= Big Beach, Nova Scotia =

Community on Cape Breton Island, Canada

Big Beach (Tràigh Mhòr in Gaelic, pronounced "try vohr") is a community located on the north side of the Boisdale Hills on the east side of the Great Bras D'Or Lake on Provincial Route 223, which runs from Leitches Creek to Little Narrows, through Central Cape Breton Island in the Canadian province of Nova Scotia. Located on the "Bras D'Or Lakes Scenic Drive" it is part of the Cape Breton Regional Municipality in Central Cape Breton Island.

At the time comprising the three small communities of Big Beach, Glasgow, and Big Brook, Big Beach was populated during the first half of the 19th century by Scots from the Outer Hebrides islands, specifically the Isle of Barra, as well as Benbecula and other islands in that chain, which are located off the Atlantic coast of Scotland.
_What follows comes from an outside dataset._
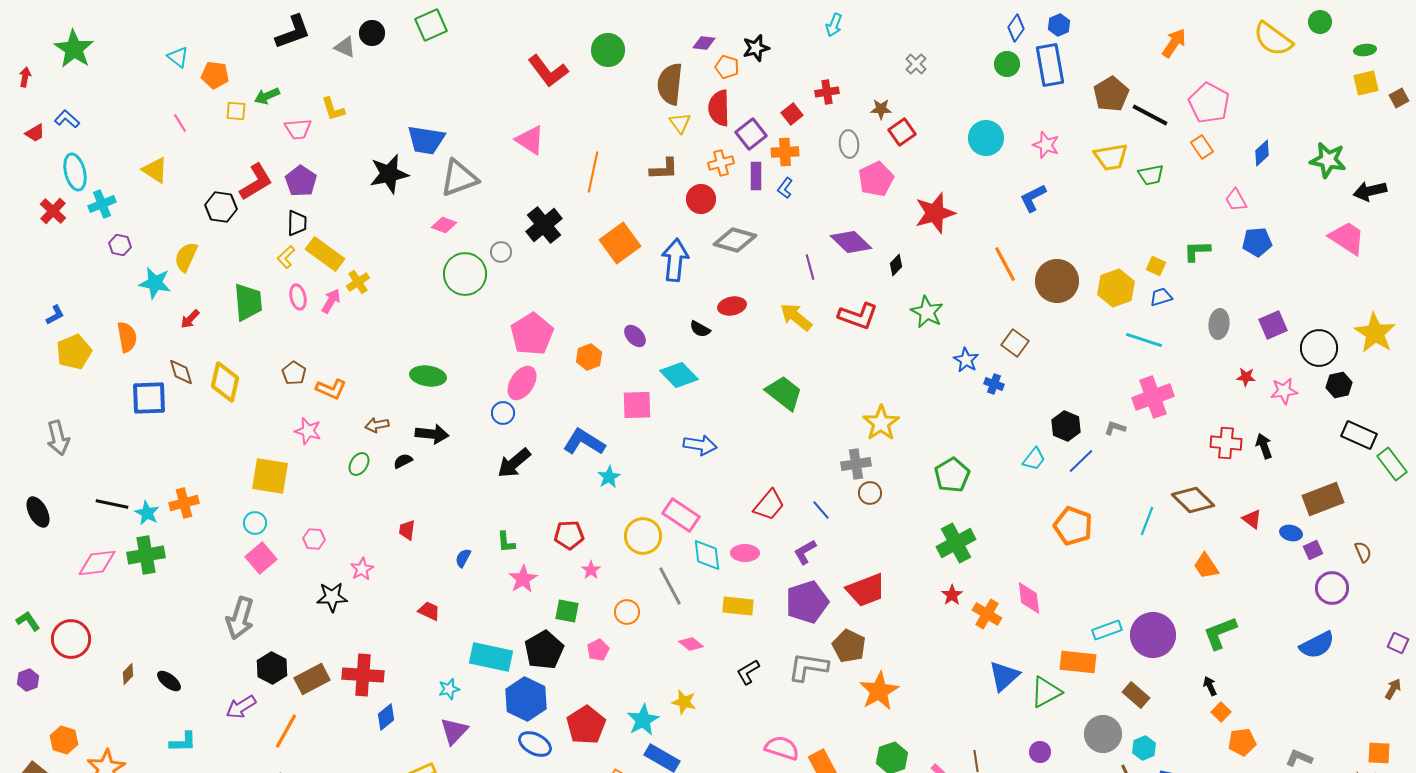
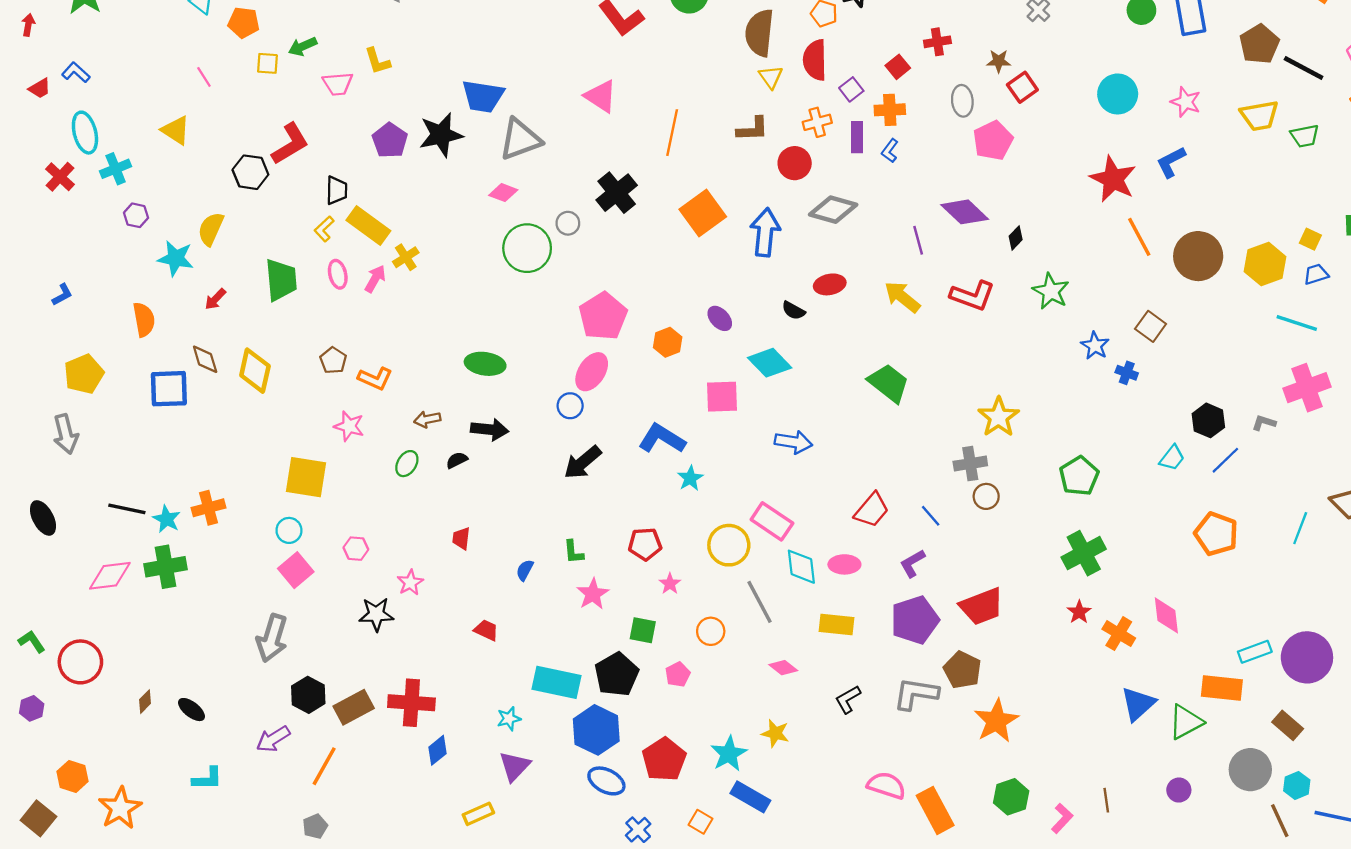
purple square: (751, 134) -> (851, 89), size x0.7
purple pentagon: (301, 181) -> (390, 140), moved
red star: (935, 213) -> (1113, 179), moved, turned -30
yellow pentagon: (74, 352) -> (84, 374), moved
The Canadian National Railway came through Central Cape Breton and Big Beach in the latter part of the 19th century, bringing a connection to the rest of North America. The railroad is still in operation, run by the Cape Breton and Central Nova Scotia Railway. "Section Men" were hired to maintain sections of the track. It was a coveted job. Many men cut timber for rail ties to subsidize their income.

There was a rail spur to the beach at one time when a company from Belgium gathered sand to make porcelain china.